Assignment
Below are the entries. Print only the lines starting at the one with "y por lo tanto, más" and ending at the one with "monti selvaggi, vulcani, spi", exactly, with no pictures.

Source data
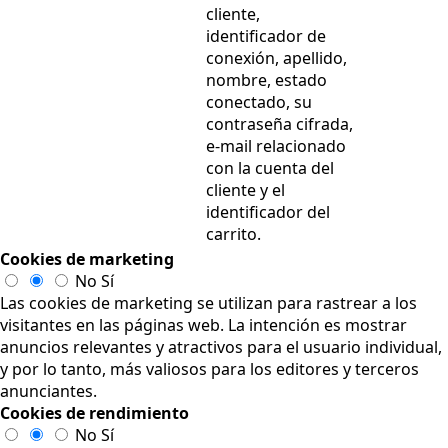
cliente,
identificador de
conexión, apellido,
nombre, estado
conectado, su
contraseña cifrada,
e-mail relacionado
con la cuenta del
cliente y el
identificador del
carrito.
Cookies de marketing
No
Sí
Las cookies de marketing se utilizan para rastrear a los
visitantes en las páginas web. La intención es mostrar
anuncios relevantes y atractivos para el usuario individual,
y por lo tanto, más valiosos para los editores y terceros
anunciantes.
Cookies de rendimiento
No
Sí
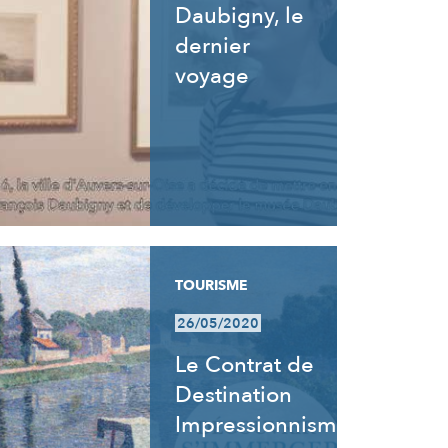
Daubigny, le
dernier
voyage
TOURISME
26/05/2020
Le Contrat de
Destination
Impressionnisme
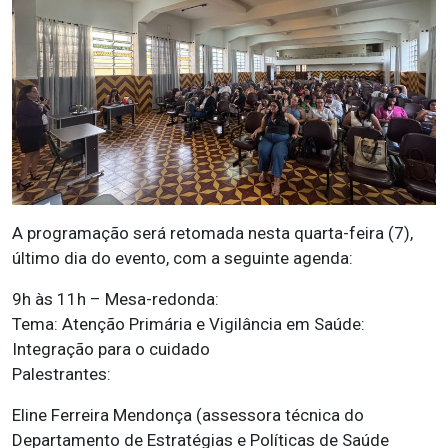
A programação será retomada nesta quarta-feira (7),
último dia do evento, com a seguinte agenda:
9h às 11h – Mesa-redonda:
Tema: Atenção Primária e Vigilância em Saúde:
Integração para o cuidado
Palestrantes:
Eline Ferreira Mendonça (assessora técnica do
Departamento de Estratégias e Políticas de Saúde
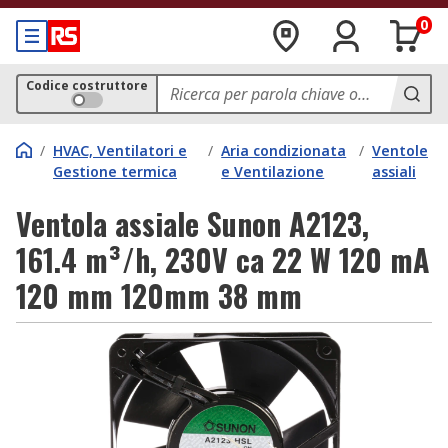
0
Codice costruttore
/
HVAC, Ventilatori e
/
Aria condizionata
/
Ventole
Gestione termica
e Ventilazione
assiali
Ventola assiale Sunon A2123,
161.4 m³/h, 230V ca 22 W 120 mA
120 mm 120mm 38 mm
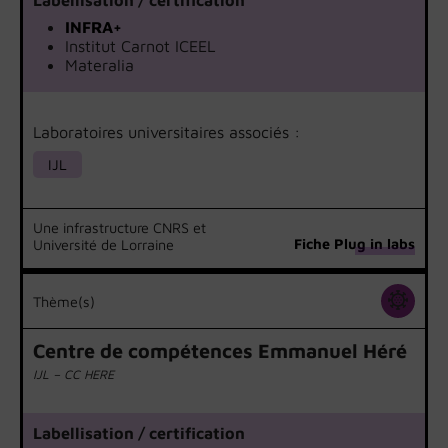
INFRA+
Institut Carnot ICEEL
Materalia
Laboratoires universitaires associés :
IJL
Une infrastructure CNRS et
Fiche Plug in labs
Université de Lorraine
Thème(s)
Centre de compétences Emmanuel Héré
IJL – CC HERE
Labellisation / certification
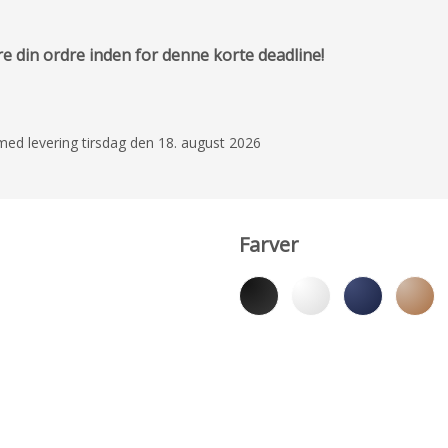
re din ordre inden for denne korte deadline!
e med levering tirsdag den 18. august 2026
Farver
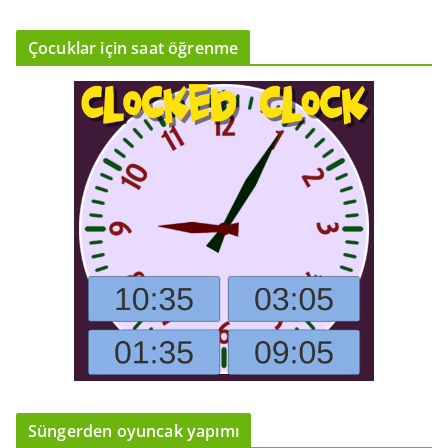
Çocuklar için saat öğrenme
Süngerden oyuncak yapımı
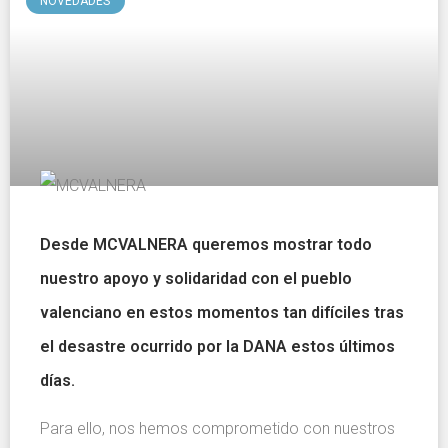
NOVEDADES
Desde MCVALNERA queremos mostrar todo
nuestro apoyo y solidaridad con el pueblo
valenciano en estos momentos tan difíciles tras
el desastre ocurrido por la DANA estos últimos
días.
Para ello, nos hemos comprometido con nuestros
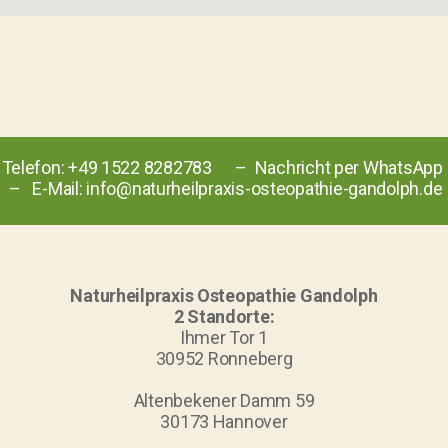
Telefon:
+49 1522 8282783
– Nachricht per
WhatsApp
– E-Mail:
info@naturheilpraxis-osteopathie-gandolph.de
Naturheilpraxis Osteopathie Gandolph
2 Standorte:
Ihmer Tor 1
30952 Ronneberg
Altenbekener Damm 59
30173 Hannover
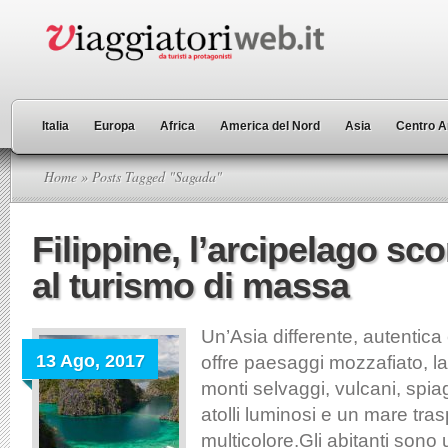
Italia
Europa
Africa
America del Nord
Asia
Centro A
Home
» Posts Tagged "Sagada"
Filippine, l’arcipelago sc
al turismo di massa
Un’Asia differente, autentica
13 Ago, 2017
offre paesaggi mozzafiato, la
monti selvaggi, vulcani, spi
atolli luminosi e un mare tra
multicolore.Gli abitanti sono u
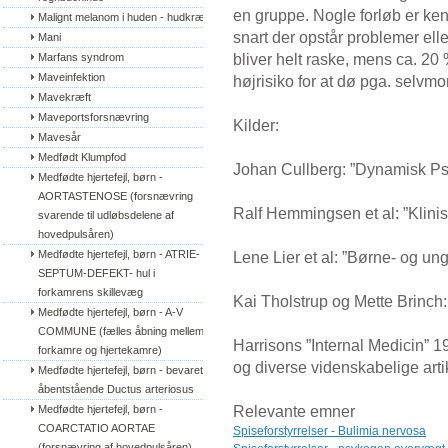
en gruppe. Nogle forløb er ken
Malignt melanom i huden - hudkræft
snart der opstår problemer ell
Mani
bliver helt raske, mens ca. 20 
Marfans syndrom
Maveinfektion
højrisiko for at dø pga. selvm
Mavekræft
Maveportsforsnævring
Kilder:
Mavesår
Medfødt Klumpfod
Johan Cullberg: ”Dynamisk Psy
Medfødte hjertefejl, børn - 
AORTASTENOSE (forsnævring 
Ralf Hemmingsen et al: ”Klinis
svarende til udløbsdelene af 
hovedpulsåren)
Medfødte hjertefejl, børn - ATRIE-
Lene Lier et al: ”Børne- og un
SEPTUM-DEFEKT- hul i 
forkamrens skillevæg
Kai Tholstrup og Mette Brinch
Medfødte hjertefejl, børn - A-V 
COMMUNE (fælles åbning mellem 
Harrisons ”Internal Medicin” 1
forkamre og hjertekamre)
og diverse videnskabelige artik
Medfødte hjertefejl, børn - bevaret/
åbentstående Ductus arteriosus
Relevante emner
Medfødte hjertefejl, børn - 
COARCTATIO AORTAE 
Spiseforstyrrelser - Bulimia nervosa
(forsnævring af hovedpulsåren)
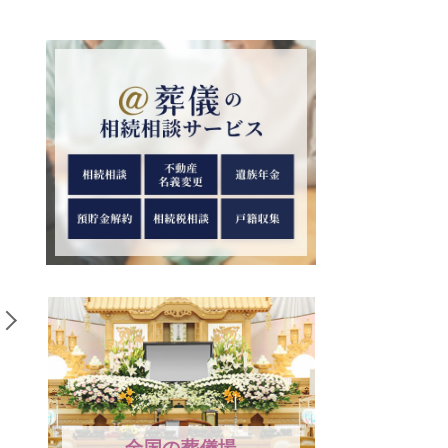
6
7
母堂
チベット仏教で行われる
洗礼とはキ
御岳
鳥葬は日本でもできる？
仰を表明す
鳥葬を行う理由を解説！
｜洗礼の種
全国の葬儀場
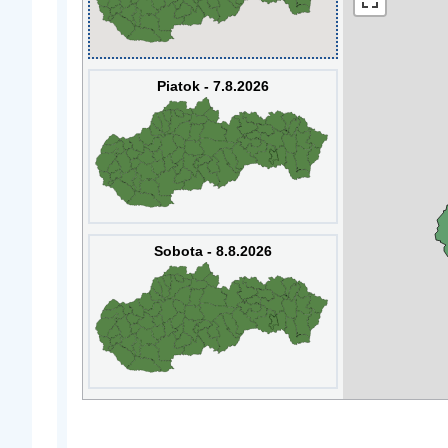
Piatok - 7.8.2026
Sobota - 8.8.2026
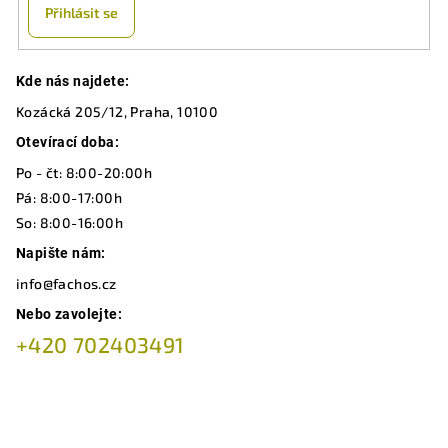
Přihlásit se
Z
Kde nás najdete:
á
Kozácká 205/12, Praha, 10100
p
a
Otevírací doba:
t
Po - čt: 8:00-20:00h
í
Pá: 8:00-17:00h
So: 8:00-16:00h
Napište nám:
info@fachos.cz
Nebo zavolejte:
+420 702403491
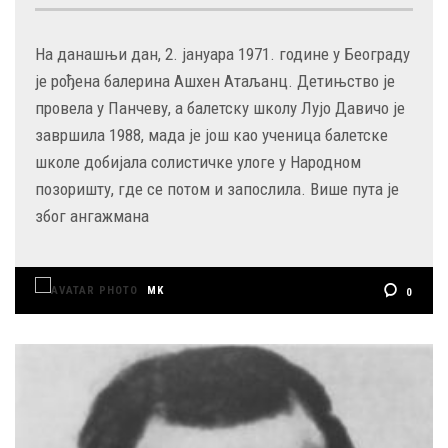
На данашњи дан, 2. јануара 1971. године у Београду
је рођена балерина Ашхен Атаљанц. Детињство је
провела у Панчеву, а балетску школу Лујо Давичо је
завршила 1988, мада је још као ученица балетске
школе добијала солистичке улоге у Народном
позоришту, где се потом и запослила. Више пута је
због ангажмана
MK
0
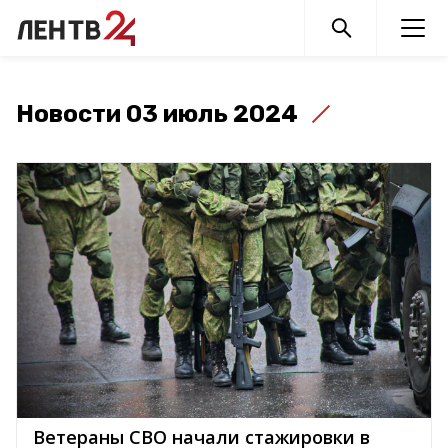
Новости 03 июль 2024
Ветераны СВО начали стажировки в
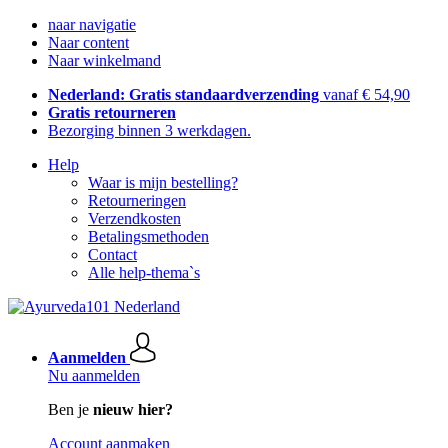
naar navigatie
Naar content
Naar winkelmand
Nederland: Gratis standaardverzending
vanaf € 54,90
Gratis retourneren
Bezorging binnen 3 werkdagen.
Help
Waar is mijn bestelling?
Retourneringen
Verzendkosten
Betalingsmethoden
Contact
Alle help-thema`s
Aanmelden
Nu aanmelden
Ben je
nieuw hier?
Account aanmaken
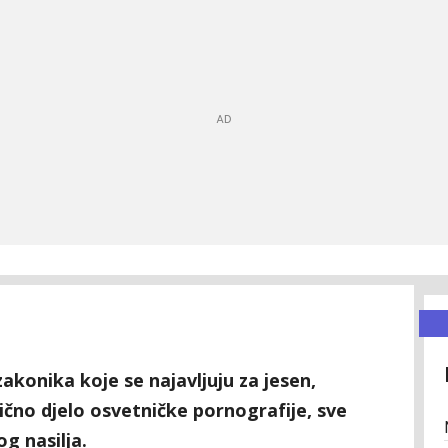
konika koje se najavljuju za jesen,
ično djelo osvetničke pornografije, sve
og nasilja.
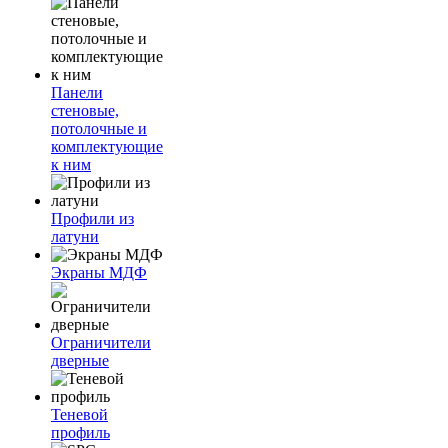
Панели
стеновые,
потолочные и
комплектующие
к ним
Профили из
латуни
Экраны МДФ
Ограничители
дверные
Теневой
профиль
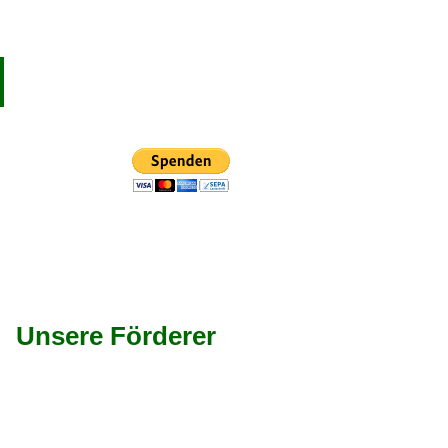
Unsere Förderer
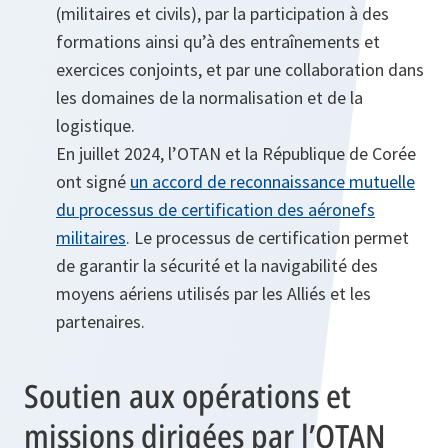
(militaires et civils), par la participation à des
formations ainsi qu’à des entraînements et
exercices conjoints, et par une collaboration dans
les domaines de la normalisation et de la
logistique.
En juillet 2024, l’OTAN et la République de Corée
ont signé
un accord de reconnaissance mutuelle
du processus de certification des aéronefs
militaires
. Le processus de certification permet
de garantir la sécurité et la navigabilité des
moyens aériens utilisés par les Alliés et les
partenaires.
Soutien aux opérations et
missions dirigées par l’OTAN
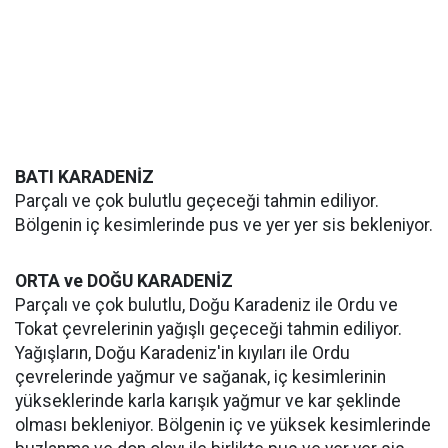
BATI KARADENİZ
Parçalı ve çok bulutlu geçeceği tahmin ediliyor.
Bölgenin iç kesimlerinde pus ve yer yer sis bekleniyor.
ORTA ve DOĞU KARADENİZ
Parçalı ve çok bulutlu, Doğu Karadeniz ile Ordu ve
Tokat çevrelerinin yağışlı geçeceği tahmin ediliyor.
Yağışların, Doğu Karadeniz'in kıyıları ile Ordu
çevrelerinde yağmur ve sağanak, iç kesimlerinin
yükseklerinde karla karışık yağmur ve kar şeklinde
olması bekleniyor. Bölgenin iç ve yüksek kesimlerinde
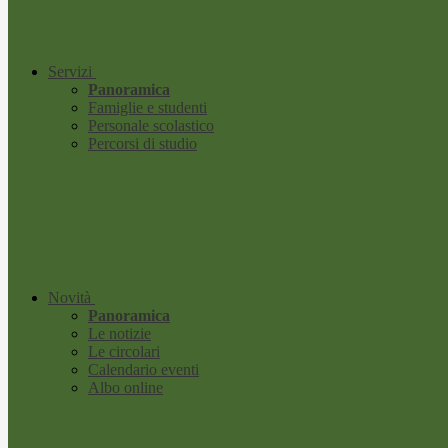
Servizi
Panoramica
Famiglie e studenti
Personale scolastico
Percorsi di studio
Novità
Panoramica
Le notizie
Le circolari
Calendario eventi
Albo online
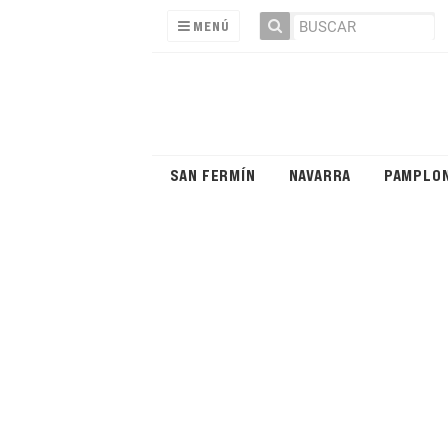
MENÚ
SAN FERMÍN
NAVARRA
PAMPLO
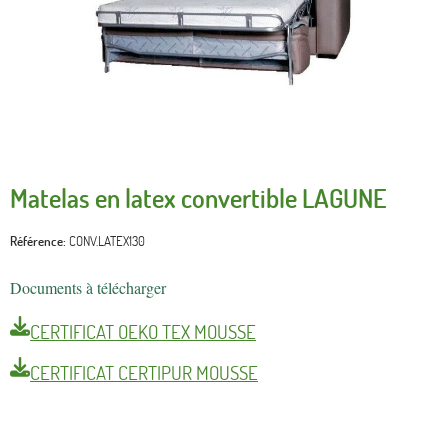
Matelas en latex convertible LAGUNE
Référence
CONV.LATEX130
Documents à télécharger
CERTIFICAT OEKO TEX MOUSSE
CERTIFICAT CERTIPUR MOUSSE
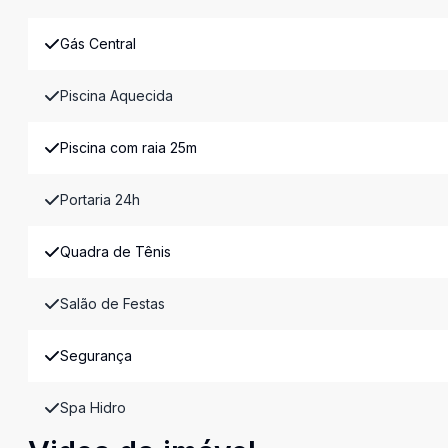
Gás Central
Piscina Aquecida
Piscina com raia 25m
Portaria 24h
Quadra de Tênis
Salão de Festas
Segurança
Spa Hidro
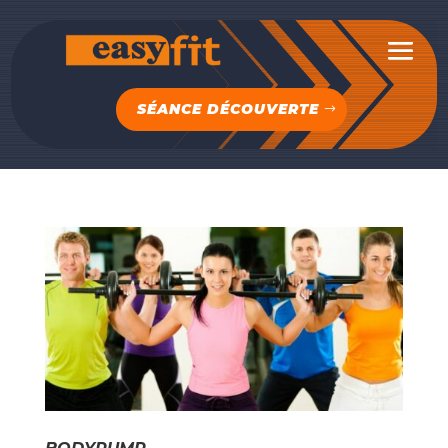
SÉANCE DÉCOUVERTE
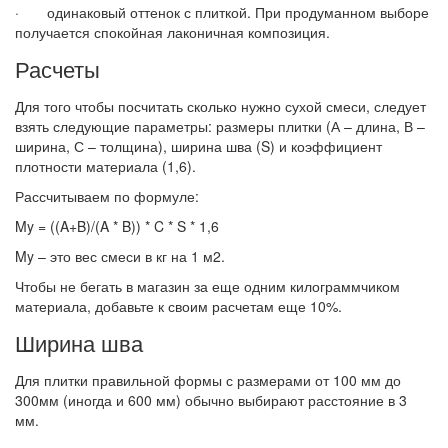
· одинаковый оттенок с плиткой. При продуманном выборе
получается спокойная лаконичная композиция.
Расчеты
Для того чтобы посчитать сколько нужно сухой смеси, следует
взять следующие параметры: размеры плитки (А – длина, В –
ширина, С – толщина), ширина шва (S) и коэффициент
плотности материала (1,6).
Рассчитываем по формуле:
My = ((A+B)/(A * B)) * C * S * 1,6
My – это вес смеси в кг на 1 м2.
Чтобы не бегать в магазин за еще одним килограммчиком
материала, добавьте к своим расчетам еще 10%.
Ширина шва
Для плитки правильной формы с размерами от 100 мм до
300мм (иногда и 600 мм) обычно выбирают расстояние в 3
мм.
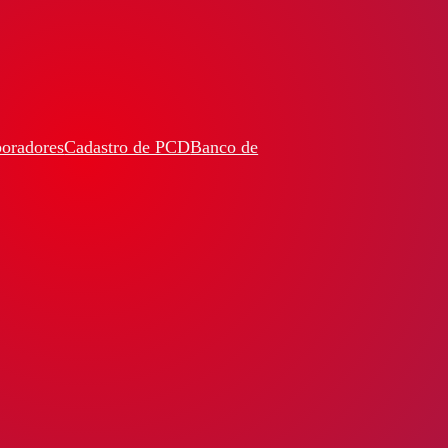
boradores
Cadastro de PCD
Banco de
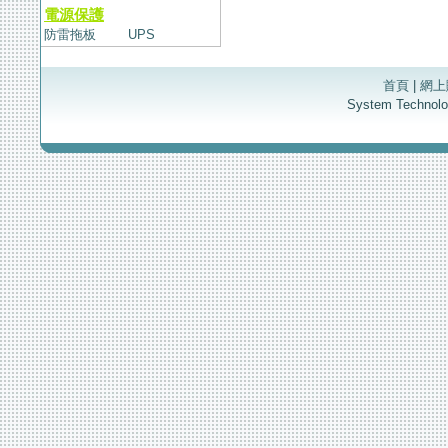
電源保護
防雷拖板
UPS
首頁
|
網上
System Techno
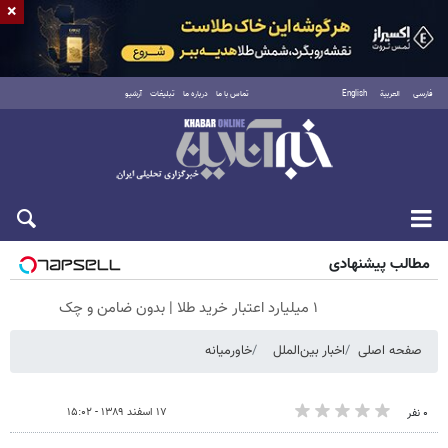
×
فارسی
العربية
English
تماس با ما
درباره ما
تبلیغات
آرشیو
جمعه ۱۶ مرداد ۱۴۰۵
مطالب پیشنهادی
۱ میلیارد اعتبار خرید طلا | بدون ضامن و چک
صفحه اصلی
اخبار بین‌الملل
خاورمیانه
۱۷ اسفند ۱۳۸۹ - ۱۵:۰۲
۰ نفر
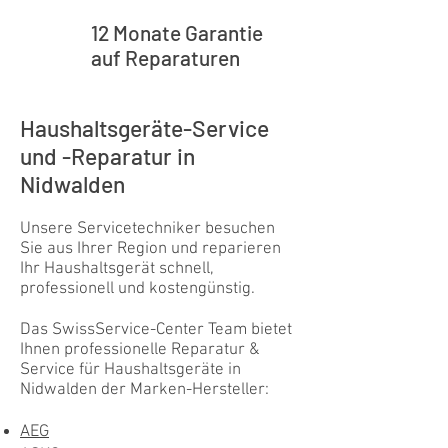
12 Monate Garantie
auf Reparaturen
Haushaltsgeräte-Service
und -Reparatur in
Nidwalden
Unsere Servicetechniker besuchen
Sie aus Ihrer Region und reparieren
Ihr Haushaltsgerät schnell,
Kundenbewertungen und Erfahrungen zu
professionell und kostengünstig.
Swiss Service Center AG
Das SwissService-Center Team bietet
GUT
%
91
Ihnen professionelle Reparatur &
Empfehlungen auf
Service für Haushaltsgeräte in
ProvenExpert.com
5,00
/
4,40
Nidwalden der Marken-Hersteller:
281
AEG
57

Answer to this exercise
y por lo tanto, más valiosos para los editores y terceros
anunciantes.
Cookies de rendimiento
No
Sí
Daubigny, le
dernier
voyage
TOURISME
26/05/2020
Le Contrat de
Destination
Impressionnisme
A programação será retomada nesta quarta-feira (7),
último dia do evento, com a seguinte agenda:
9h às 11h – Mesa-redonda:
Tema: Atenção Primária e Vigilância em Saúde:
Integração para o cuidado
Palestrantes:
Eline Ferreira Mendonça (assessora técnica do
Departamento de Estratégias e Políticas de Saúde
0
Codice costruttore
/
HVAC, Ventilatori e
/
Aria condizionata
/
Ventole
Gestione termica
e Ventilazione
assiali
Ventola assiale Sunon A2123,
161.4 m³/h, 230V ca 22 W 120 mA
120 mm 120mm 38 mm
INFRA+
Institut Carnot ICEEL
Materalia
Laboratoires universitaires associés :
IJL
Une infrastructure CNRS et
Fiche Plug in labs
Université de Lorraine
Thème(s)
Centre de compétences Emmanuel Héré
IJL – CC HERE
Labellisation / certification
re din ordre inden for denne korte deadline!
e med levering tirsdag den 18. august 2026
Farver
Çocuklar için saat öğrenme
Süngerden oyuncak yapımı
NOVEDADES
Desde MCVALNERA queremos mostrar todo
nuestro apoyo y solidaridad con el pueblo
valenciano en estos momentos tan difíciles tras
el desastre ocurrido por la DANA estos últimos
días.
Para ello, nos hemos comprometido con nuestros
Telefon:
+49 1522 8282783
– Nachricht per
WhatsApp
– E-Mail:
info@naturheilpraxis-osteopathie-gandolph.de
Naturheilpraxis Osteopathie Gandolph
2 Standorte:
Ihmer Tor 1
30952 Ronneberg
Altenbekener Damm 59
30173 Hannover
Italia
Europa
Africa
America del Nord
Asia
Centro A
Home
» Posts Tagged "Sagada"
Filippine, l’arcipelago sc
al turismo di massa
Un’Asia differente, autentica
13 Ago, 2017
offre paesaggi mozzafiato, la
monti selvaggi, vulcani, spi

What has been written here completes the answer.